Buddhist Global Relief was born in response to an essay I wrote in 2007 for Buddhadharma magazine about the need for Buddhists in the U.S. to be more vocal advocates of social and economic justice in today’s world. I saw this task, not as a “politicization” of Buddhism, but as a natural extension of the Buddha’s mission of saving sentient beings from suffering. Too often, I felt, we use the notion of “benefiting all sentient beings” as an excuse for inaction. We think it’s sufficient to subscribe to such vague and sentimental slogans while investing most of our energy in a private spiritual quest aimed at personal fulfillment.

This call for greater engagement is in no way intended to devalue the role of contemplation, meditation, and Dharma study. These constitute the core of the classical Buddhist quest and are central to my own life as a monk. But, I felt, a balance between contemplation and ethical action is critically necessary, and under present circumstances, responsible ethical action entails more than simple adherence to precepts of abstinence and restraint.
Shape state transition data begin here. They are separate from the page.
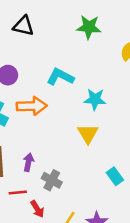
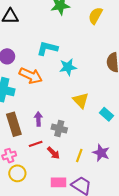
cyan star: (95, 99) -> (68, 67), moved
orange arrow: (32, 106) -> (31, 76), turned 40
yellow triangle: (88, 134) -> (81, 100), moved

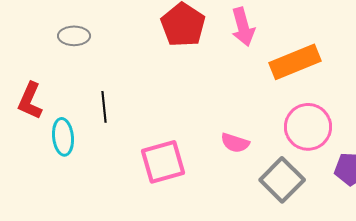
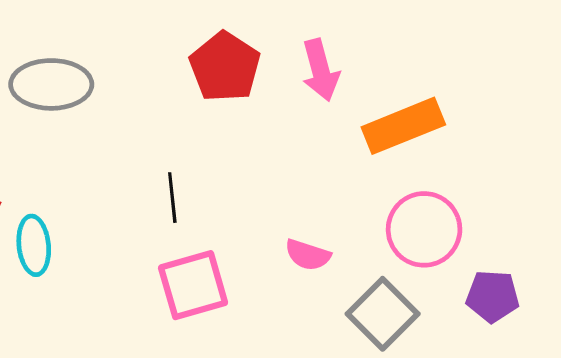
gray ellipse: (74, 36) -> (51, 84), size x1.6
black line: (104, 107) -> (172, 198), moved

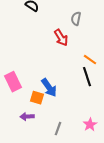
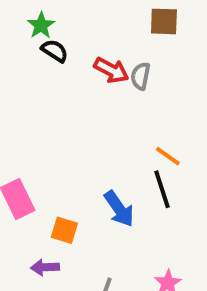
red arrow: (61, 38) -> (111, 70), moved, turned -30
blue arrow: (49, 88) -> (119, 209), moved

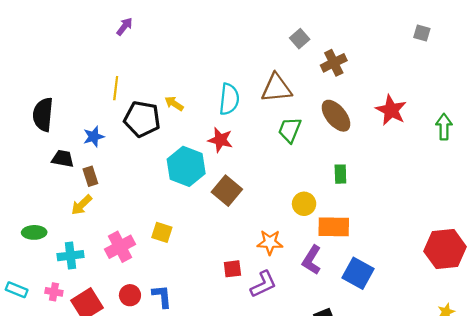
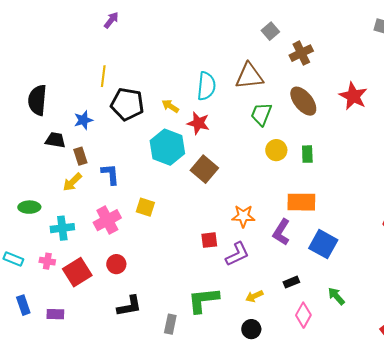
yellow arrow: (174, 104) -> (170, 106), moved
yellow circle: (304, 204) -> (276, 150), moved
blue L-shape: (162, 296) -> (110, 174), moved

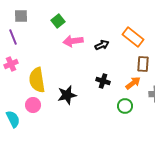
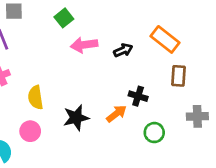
yellow semicircle: (37, 80) -> (36, 97), size x0.7
black cross: (103, 81) -> (138, 96), moved
orange arrow: (133, 83) -> (116, 114), moved

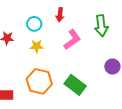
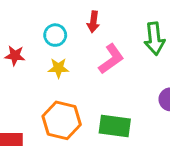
green rectangle: (75, 85) -> (115, 126), turned -30

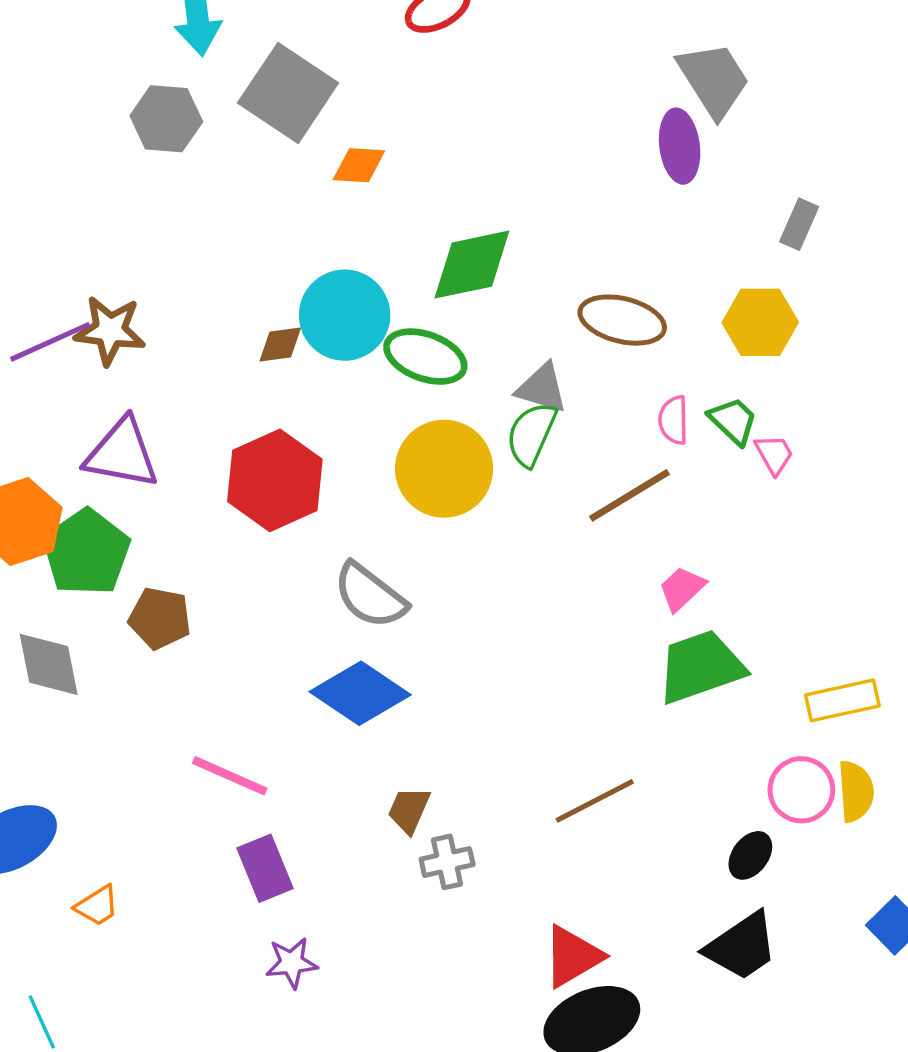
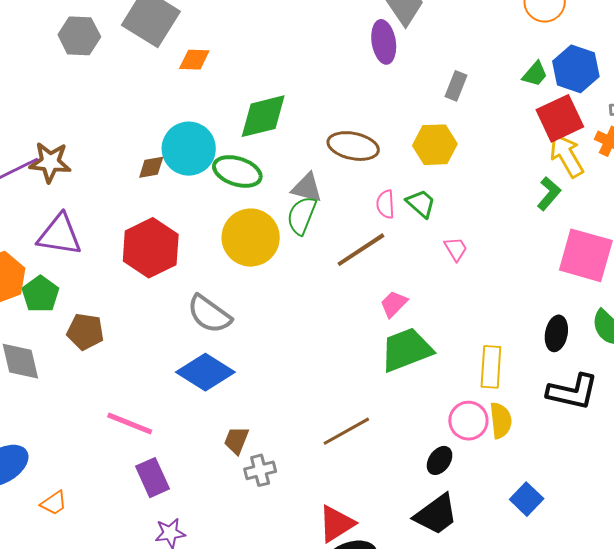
pink trapezoid: (774, 454) -> (456, 249), moved
green pentagon: (86, 552) -> (40, 294), size x0.7
yellow rectangle: (842, 700) -> (491, 367), turned -72

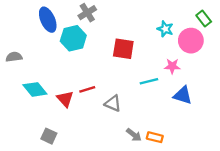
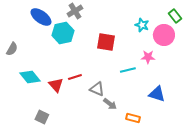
blue ellipse: (48, 20) -> (41, 17), turned -30
gray semicircle: (14, 57) -> (12, 49), turned 128
blue triangle: (183, 95) -> (157, 94), moved
gray arrow: (134, 135) -> (110, 104), moved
The very foundations of civilization are in danger, being eroded by a free-for-all economy driven by greed and religious fundamentalism driven by dogmatism and hate. To usher in a more just and equitable social order we are called to act: to act from the ground of the wisdom and compassion generated by our practice, to act on the basis of what I call “conscientious compassion,” a compassion that takes responsibility for the fate of humanity and sentient life on earth.